--- Aim of the exercise ---
Apart from the pictures, every entry must be retyped exactly.

** Opening Data for this task block **

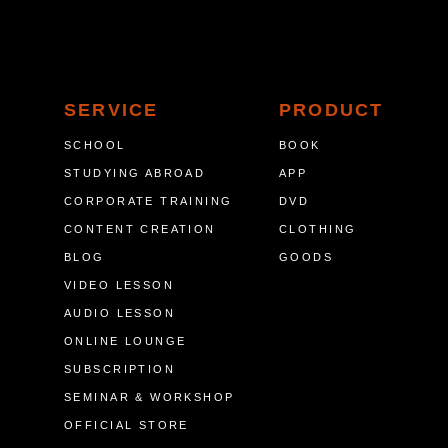
SERVICE
PRODUCT
SCHOOL
BOOK
STUDYING ABROAD
APP
CORPORATE TRAINING
DVD
CONTENT CREATION
CLOTHING
BLOG
GOODS
VIDEO LESSON
AUDIO LESSON
ONLINE LOUNGE
SUBSCRIPTION
SEMINAR & WORKSHOP
OFFICIAL STORE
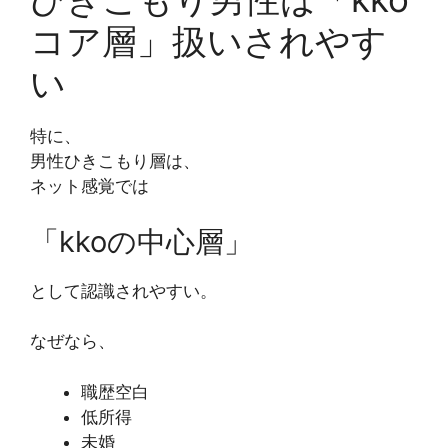
コア層」扱いされやす
い
特に、
男性ひきこもり層は、
ネット感覚では
「kkoの中心層」
として認識されやすい。
なぜなら、
職歴空白
低所得
未婚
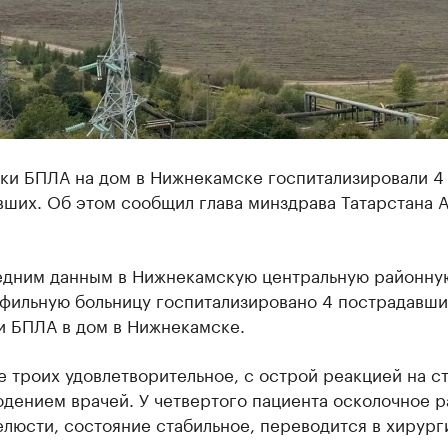
аки БПЛА на дом в Нижнекамске госпитализировали 4
вших. Об этом сообщил глава минздрава Татарстана 
едним данным в Нижнекамскую центральную районну
фильную больницу госпитализировано 4 пострадавши
и БПЛА в дом в Нижнекамске.
 троих удовлетворительное, с острой реакцией на с
юдением врачей. У четвертого пациента осколочное 
люсти, состояние стабильное, переводится в хирург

** Closing Data for this task block **

--- Answer to the problem ---
SERVICE
PRODUCT
SCHOOL
BOOK
STUDYING ABROAD
APP
CORPORATE TRAINING
DVD
CONTENT CREATION
CLOTHING
BLOG
GOODS
VIDEO LESSON
AUDIO LESSON
ONLINE LOUNGE
SUBSCRIPTION
SEMINAR & WORKSHOP
OFFICIAL STORE
コア層」扱いされやす
い
特に、
男性ひきこもり層は、
ネット感覚では
「kkoの中心層」
として認識されやすい。
なぜなら、
職歴空白
低所得
未婚
аки БПЛА на дом в Нижнекамске госпитализировали 4
вших. Об этом сообщил глава минздрава Татарстана 
едним данным в Нижнекамскую центральную районну
фильную больницу госпитализировано 4 пострадавши
и БПЛА в дом в Нижнекамске.
 троих удовлетворительное, с острой реакцией на с
юдением врачей. У четвертого пациента осколочное 
люсти, состояние стабильное, переводится в хирург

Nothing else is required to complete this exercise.